Lipopolysaccharides (LPS), molecules found in the outer membrane of gram-negative bacteria, have immunostimulatory properties; they can induce systemic inflammation and sepsis through Toll-like Receptor 4 Beutler and Rietschel, 2003. Therefore, application of LPS in our model should affect cartilage Bobacz et al., 2007Ichiseki et al., 2004a. Several studies have demonstrated that LPS activates many transcription factors and cytokines, including NF-κB, IL-33 Espinassous et al., 2009. In fact, the bone marrow and immune system are functionally interconnected Zupan et al., 2013. Thus, cellular immune and pro-inflammatory cytokines can impact bone cells. Recent studies have reported that LPS can enhance a glucocorticoidinduced disease progression model Qin et al., 2006Ryoo et al., 2014Wu et al., 2008.
In this study, AVN of the femoral head was induced by combining LPS and MPS in an effort to develop an experimental mouse model. Development of such a model will be useful for evaluation of effective therapeutic modalities for AVN.
Materials and methods
Establishment of a Mouse Model of AVN
Adult mice (ranging from 4-8 weeks in age and 25 – 30 grams in weight) were randomly divided into two groups. Group A (experimental group) received intravenous injection of 10 mg/kg LPS and 30 mg/kg MPS ( Table 1 ). Moreover, each mouse received an additional administration of Medrol (Pfizer, Italy), given orally in divided doses of 13 mg/kg for 10 days. Group B (control group) received normal saline; the injection location and volume were the same as those used for Group A. The animals were evaluated at weeks 3, 5 and 7, after the last injection.
Histological Assay
Femurs were collected from sacrificed mice and fixed in paraformaldehyde (4%) for 2-3 days. To demineralize the calcium, femurs were transferred to phosphate buffered saline containing 10% disodium ethylene diamine triacetic acid (PBS-EDTA) for 10-14 days or until the femurs were tender. The femurs were then dehydrated by glucose (10%) and later embedded in tissue freezing medium and cut into 10-15 μm-thick sections. Finally, samples were stained with hematoxylin and eosin dye and observed by microscopy. For each section, several random fields were observed and evaluated for number of bone lacunae. The proportion of empty lacunae to bone lacunae was calculated.

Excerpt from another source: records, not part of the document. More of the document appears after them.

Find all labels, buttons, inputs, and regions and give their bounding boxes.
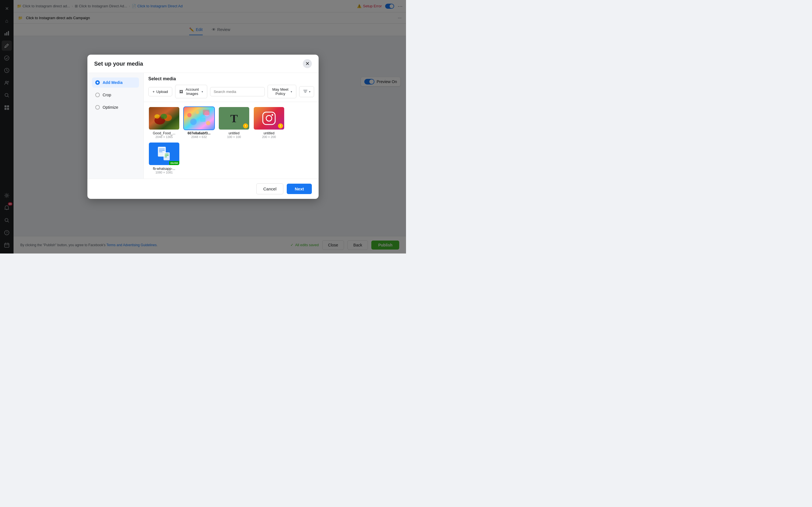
step-radio-inner	[97, 82, 98, 83]
modal-footer: Cancel Next	[87, 179, 319, 199]
svg-point-32	[206, 121, 210, 125]
step-radio-optimize	[95, 105, 100, 110]
step-add-media[interactable]: Add Media	[92, 77, 139, 88]
svg-point-24	[154, 114, 160, 119]
policy-chevron-icon: ▾	[291, 90, 292, 93]
media-name-fb-whatsapp: fb-whatsapp-...	[148, 167, 180, 171]
svg-point-26	[187, 113, 192, 117]
step-optimize[interactable]: Optimize	[92, 102, 139, 112]
filter-icon	[303, 89, 308, 95]
search-media-input[interactable]	[210, 87, 265, 96]
next-button[interactable]: Next	[287, 184, 312, 194]
media-thumb-untitled-200: !	[253, 107, 285, 130]
upload-button[interactable]: + Upload	[148, 87, 172, 96]
media-name-good-food: Good_Food_...	[148, 131, 180, 135]
media-thumb-good-food	[148, 107, 180, 130]
step-add-media-label: Add Media	[103, 80, 123, 85]
media-thumb-untitled-100: T !	[218, 107, 250, 130]
upload-label: Upload	[156, 90, 168, 94]
modal-overlay: Set up your media ✕ Add Media Crop	[0, 0, 406, 253]
t-logo-image: T !	[219, 107, 249, 129]
policy-label: May Meet Policy	[272, 87, 289, 96]
media-name-untitled-200: untitled	[253, 131, 285, 135]
media-toolbar: + Upload 🖼 Account Images ▾ May Meet Pol…	[144, 81, 319, 102]
fb-whatsapp-image: ISUSD	[149, 143, 179, 165]
step-radio-add-media	[95, 80, 100, 85]
svg-rect-40	[163, 152, 170, 160]
modal-title: Set up your media	[94, 61, 143, 67]
image-icon: 🖼	[179, 90, 183, 94]
media-name-untitled-100: untitled	[218, 131, 250, 135]
colorful-image	[184, 107, 214, 129]
modal-body: Add Media Crop Optimize Select media	[87, 73, 319, 179]
media-size-fb-whatsapp: 1080 × 1081	[148, 171, 180, 174]
step-optimize-label: Optimize	[103, 105, 118, 110]
svg-rect-25	[184, 107, 214, 129]
media-size-untitled-200: 200 × 200	[253, 135, 285, 138]
svg-point-27	[196, 111, 199, 114]
svg-point-35	[271, 114, 273, 116]
modal-close-button[interactable]: ✕	[303, 59, 312, 68]
media-size-607e8a: 2048 × 632	[183, 135, 215, 138]
warning-badge-100: !	[243, 123, 248, 128]
step-radio-crop	[95, 93, 100, 97]
media-item-good-food[interactable]: Good_Food_... 2048 × 1365	[148, 107, 180, 138]
modal-right-panel: Select media + Upload 🖼 Account Images ▾…	[144, 73, 319, 179]
media-grid: Good_Food_... 2048 × 1365	[144, 102, 319, 179]
policy-filter-button[interactable]: May Meet Policy ▾	[267, 85, 296, 98]
modal-header: Set up your media ✕	[87, 55, 319, 73]
svg-point-30	[190, 119, 197, 125]
filter-chevron-icon: ▾	[309, 90, 310, 93]
svg-rect-33	[263, 112, 275, 124]
media-size-good-food: 2048 × 1365	[148, 135, 180, 138]
media-item-untitled-100[interactable]: T ! untitled 100 × 100	[218, 107, 250, 138]
select-media-title: Select media	[144, 73, 319, 81]
modal-steps-panel: Add Media Crop Optimize	[87, 73, 144, 179]
media-name-607e8a: 607e8a6abf3...	[183, 131, 215, 135]
media-thumb-607e8a	[183, 107, 215, 130]
account-images-button[interactable]: 🖼 Account Images ▾	[175, 85, 207, 98]
step-crop[interactable]: Crop	[92, 90, 139, 100]
account-images-label: Account Images	[185, 87, 200, 96]
filter-button[interactable]: ▾	[299, 86, 314, 97]
media-item-fb-whatsapp[interactable]: ISUSD fb-whatsapp-... 1080 × 1081	[148, 142, 180, 174]
svg-rect-31	[203, 110, 209, 115]
svg-rect-28	[200, 118, 206, 122]
price-badge: ISUSD	[169, 161, 179, 165]
select-media-modal: Set up your media ✕ Add Media Crop	[87, 55, 319, 199]
warning-badge-200: !	[278, 123, 283, 128]
step-crop-label: Crop	[103, 93, 111, 97]
svg-point-34	[266, 115, 272, 121]
food-image	[149, 107, 179, 129]
svg-point-23	[161, 114, 167, 119]
cancel-button[interactable]: Cancel	[256, 183, 284, 194]
media-item-607e8a[interactable]: 607e8a6abf3... 2048 × 632	[183, 107, 215, 138]
media-thumb-fb-whatsapp: ISUSD	[148, 142, 180, 166]
chevron-down-icon: ▾	[202, 90, 203, 93]
media-item-untitled-200[interactable]: ! untitled 200 × 200	[253, 107, 285, 138]
instagram-image: !	[254, 107, 284, 129]
media-size-untitled-100: 100 × 100	[218, 135, 250, 138]
plus-icon: +	[153, 90, 155, 94]
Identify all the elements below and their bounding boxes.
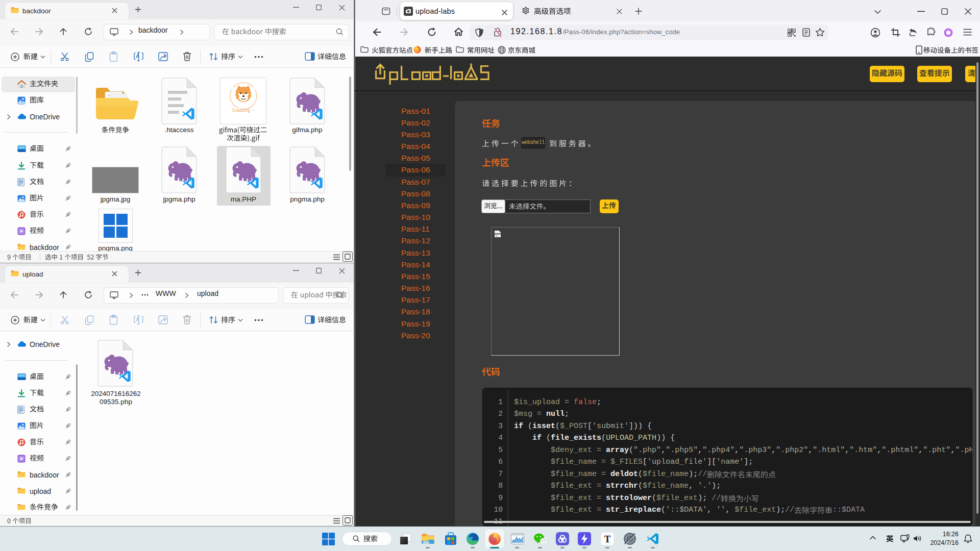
svg-text:T: T — [604, 534, 611, 544]
svg-text:loading -: loading - — [232, 108, 255, 113]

To evaluate the expression of proteoglycans, the samples were stained with Safranin O. Images were analyzed by imageJ software (National Institutes of Health, USA).
Immunohistochemistry
For detection of VEGF and CD31 expression (in the femoral head following drug treatment) immunohistochemistry was used. Tissues were sectioned according to the histological assay mentioned above, and stained with Rat-anti mouse VEGF-R2 (Flk1) FITC (BD Bioscience, US) and Rat-anti mouse CD31 FITC (BD Bioscience, US). Hoechst dye was used for nuclear staining. The results were observed by fluorescent microscopy.
Cell cycle assay
Bone marrow-derived mononuclear cells were collected by incubation in hemolysis solution. Mononuclear cells were fixed in ethanol (70%) for 24 hours and stained with propidium iodide for 10 minutes. Cell cycle analysis was done by flow cytometry.
Statistical Analysis
The data were analyzed by GraphPad Prism 6.0 software and Microsoft Office 2011. Images were analyzed by ImageJ software.
Results
Weight change
Weight of mice in both groups increased over time. However, the rate of weight gain was faster in the experimental group. The rate of weight gain was approximately 19.63% ± 8.29% at week 3 and 30.01% ± 13.55% at week 5, compared to the control group (14.42% ± 5.69%). From weeks 5 to 7, the body weight of mice in both groups remained constant.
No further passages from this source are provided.